The denial of agency to devs via prescriptive LLM edicts will only end badly.
This is not how it works. The technology will prevail or not based on whether people using it are noticeably more efficient using it, not the whims of your CEO - nor yours!
You then make an argument as to why you think the net gain will not be positive, which is fine, but that crucial question is what everything hinges on.
When I am writing the code, my mind tracks what I have done and the new pieces flow. When I am reading code written by someone else, there is no flow.. I have to track individual pieces and go back and forth on what was done before.
I can see myself using LLMs for short snippets rather than start something top down.
> "NOOOOOOOO!!!! You can't just use an LLM to write an auth library!"
> "haha gpus go brrr"
Except, this time it wasn't. It got most things right first time, and fixed things I asked it to.
I was pleasantly surprised.
It's like cooking with a toddler
The end result has a lower quality than your own potential, it takes more time to be producted, and it is harder too because you always need to supervise and correct what's done
This is hogwash, the lead dev in charge of this has commented elsewhere that he's saved inordinate amounts of time. He mentioned that he gets about a day a week to code and produced this in under a month, which under those circumstances would've been impossible without LLM assistance.
This is in the site guidelines: https://news.ycombinator.com/newsguidelines.html.
"When disagreeing, please reply to the argument instead of calling names. 'That is idiotic; 1 + 1 is 2, not 3' can be shortened to '1 + 1 is 2, not 3."

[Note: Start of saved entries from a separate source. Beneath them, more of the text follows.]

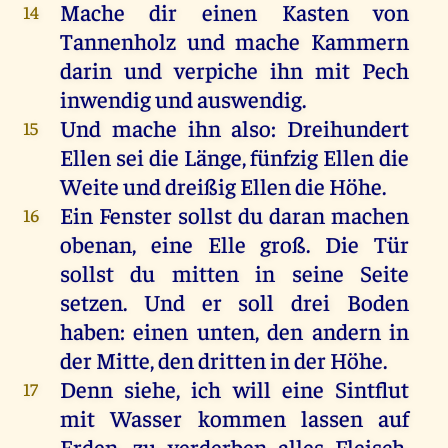
Mache
dir einen
Kasten
von
14
Tannenholz
und
mache
Kammern
darin
und
verpiche
ihn mit
Pech
inwendig
und
auswendig
.
Und
mache
ihn also:
Dreihundert
15
Ellen
sei die
Länge
,
fünfzig
Ellen
die
Weite
und
dreißig
Ellen
die
Höhe
.
Ein
Fenster
sollst du
daran
machen
16
obenan
, eine
Elle
groß. Die
Tür
sollst du mitten in seine
Seite
setzen
. Und er soll drei Boden
haben
: einen
unten
, den andern in
der
Mitte
, den
dritten
in der Höhe.
Denn
siehe
,
ich
will
eine
Sintflut
17
mit
Wasser
kommen
lassen
auf
Erden
, zu
verderben
alles
Fleisch
,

If that sounds like "save inordinate amounts of time", well, that's your opinion
It seems that way to me...
Certainly if I were on a hiring panel for anyone who had this kind of stuff in their Google search results, it would be a hard-no from me -- but what do i know?
The CVE is uncharacteristically scornful: https://nvd.nist.gov/vuln/detail/cve-2025-4143
I’m glad this was patched, but it is a bit worrying for something “not vibe coded” tbh
gregorywegory•1d ago
"NOOOOOOOO!!!! You can't just use an LLM to write an auth library!"
"haha gpus go brrr"
In all seriousness, two months ago (January 2025), I (@kentonv) would have agreed. I was an AI skeptic. I thoughts LLMs were glorified Markov chain generators that didn't actually understand code and couldn't produce anything novel. I started this project on a lark, fully expecting the AI to produce terrible code for me to laugh at. And then, uh... the code actually looked pretty good. Not perfect, but I just told the AI to fix things, and it did. I was shocked.
To emphasize, this is not "vibe coded". Every line was thoroughly reviewed and cross-referenced with relevant RFCs, by security experts with previous experience with those RFCs. I was trying to validate my skepticism. I ended up proving myself wrong.
Again, please check out the commit history -- especially early commits -- to understand how this went.